After these daily basics, students learn anti-bully techniques and how to roll so the students can fall without getting hurt.  The students receive a belt and stripes of colored tape are added as they learn various techniques that correspond to what is required to pass the test for the next rank.  When the student can adequately remember and execute the various techniques we arrange a skill test to show what they know.  Upon successful pass of the test the belt is traded for the next belt.  This requires the student to use their mind and remember what has been taught.  Advancement is not automatic. 

We will take water breaks generally around the half hours, about 30 minutes.   There may be extra games depending on the general level of the students attending.    Beginners get more skill developing  games with an emphasis on rolling. 

There may be Japanese history and culture (including looking at the map), language, simple science, psychology, math, geometry, anatomy, the universe, or simple physics taught at various times to help the students develop more depth of understanding.   Therefore the class may sometimes seem like it doesn't have anything to do with a martial art.  Often, when students are hot and sweaty I will read the historical fiction story of Musashi, a famous swordsman of the early 17th century (the characters were real, many of the main events happened, but actual interactions are guessed).   This story incorporates the historical characteristics of the ancient Samurai culture which still influences Japan to these modern times. Musashi wrote a famous book of fighting strategy titled, "The Five Rings", which is still studied and used today.  I have a business book entitled "The Five Rings used in Japanese Business".

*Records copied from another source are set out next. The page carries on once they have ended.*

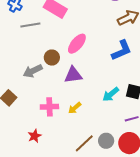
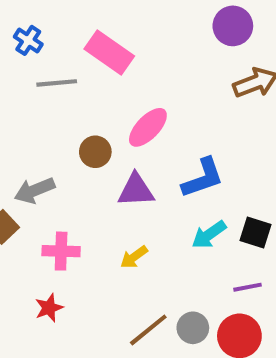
blue L-shape: (122, 50) -> (203, 178), moved
gray arrow: (33, 71) -> (35, 190), moved
pink cross: (49, 107) -> (61, 251), moved

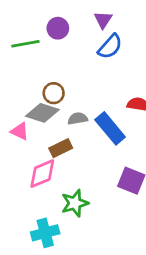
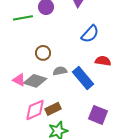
blue semicircle: (110, 47) -> (90, 34), moved
gray diamond: (42, 113) -> (35, 81), moved
brown rectangle: (61, 148) -> (53, 109), moved

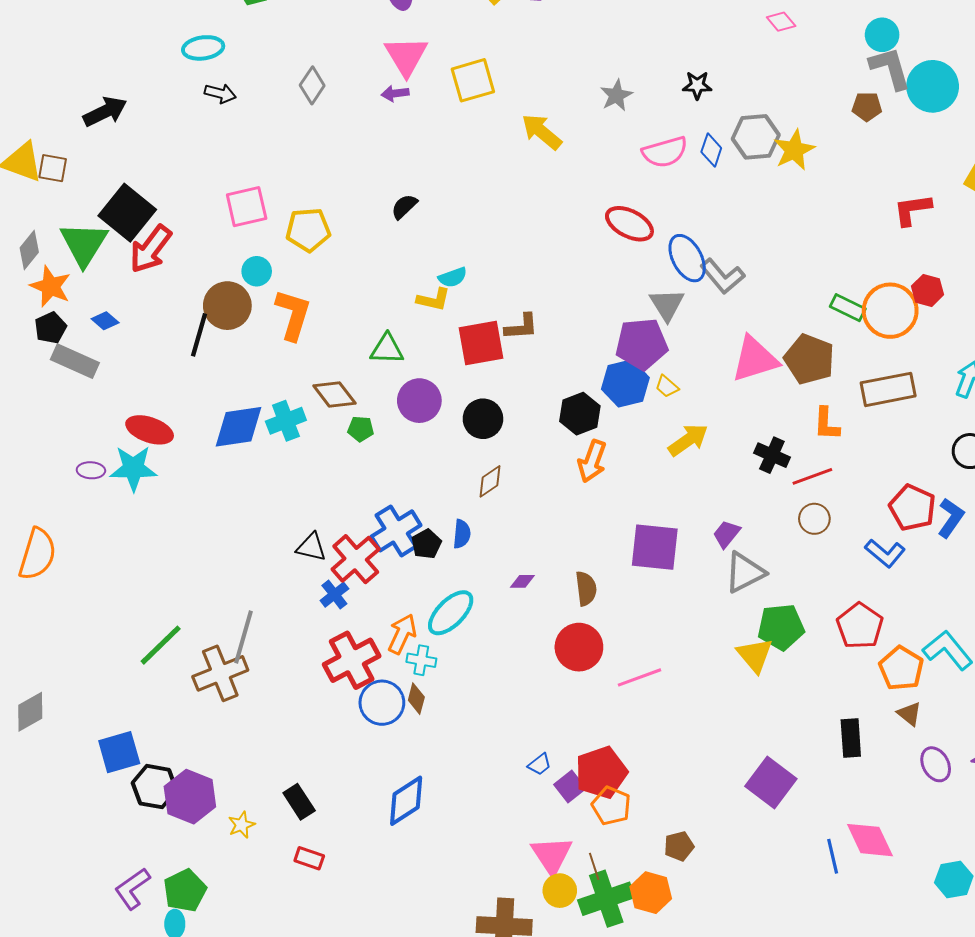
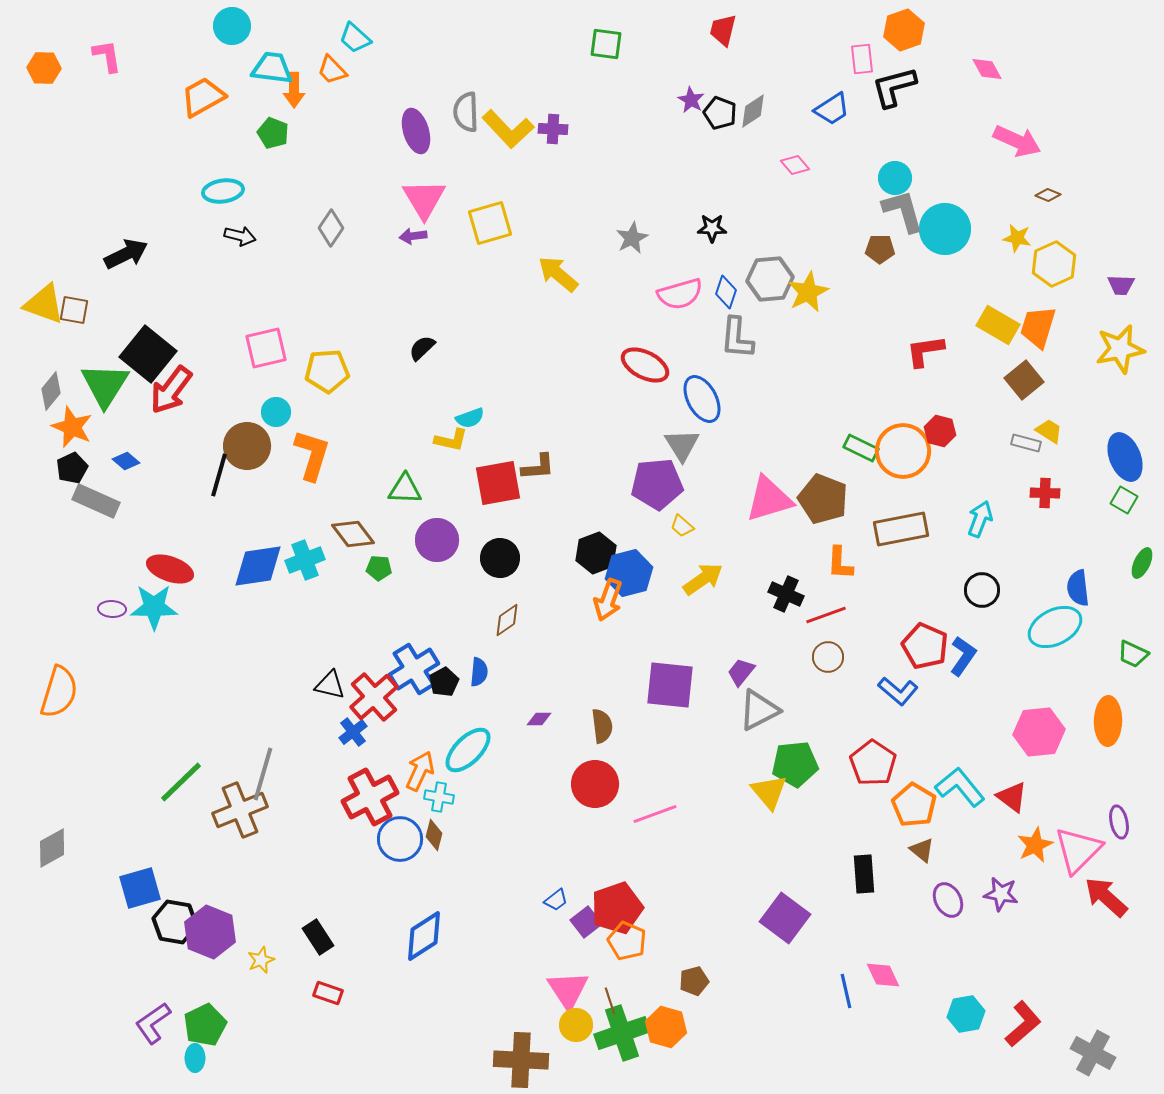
gray L-shape: (722, 276) -> (737, 338), moved, turned 45
blue hexagon: (625, 383) -> (629, 573), moved
pink diamond: (870, 840) -> (883, 975), size x0.7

It may also appear that we play a lot.   The Japanese will ask, "How long have you played Aikido?"  The Americans ask, "How long have you practiced Aikido?"  I prefer the former.  So we strive to "Play Aikido".   That does not mean it is not serious.  It is.  Especially in the Adult classes.   We have fun, but it is still as serious as a heart attack.  

One of the primary differences of Aikido classes are the sounds.   Karate, Tai Kwon Do, Judo and some other martial arts have loud Kiai's (shouts) etc.   Good, fun Aikido classes are filled with laughter. 

I am not a strict disciplinarian.  The stress in these classes is for self control.   If it is not immediately forthcoming, I usually don't worry too much about it.   Soon the student will recognize there are small recognitions of accomplishment which lead to advancement (colored tape stripes on the belt).  If the student cannot control him or herself enough then these stripes will not be put on.   Almost all of the students clearly desire this recognition.  It's something to show Mom and Dad.  "Look what I got!"   I will let the student who is not behaving know this is exactly why he or she did not get the stripe.  I also expect that the parent will tell the student what is and isn't acceptable.  When the student figures it out that paying attention and doing what is asked and being able to show the knowledge, the stripes as rewards show up.    

As students advance the techniques become more traditional Aikido techniques which increase in complexity with each test.  Senior students are expected to help junior students learn and advance.  These older students may advance faster than the young students because of maturity, attention focus, higher comprehension and the abilities of the advanced students to help the junior students.   Each student can advance at their rates of comprehension.  Some are faster, others are slower.

Starting with the sixth test, students learn Aiki Weapons handling skills.  This develops deeper understanding of the empty hand skills and students learn to understand how the techniques developed through history of Japan.  By this time the students should understand that techniques can be dangerous and they must be careful not to hurt others.

Class may end with another game or just a bow out depending on time constraints and the general proficiency level of the class.   The higher the rank, the more techniques known, the more the practice begins to feel like play.    The bows and claps at the beginning and end are to call the spirits of the old past "Masters" to come watch over our practice and to release their spirits back to the universe once class is over.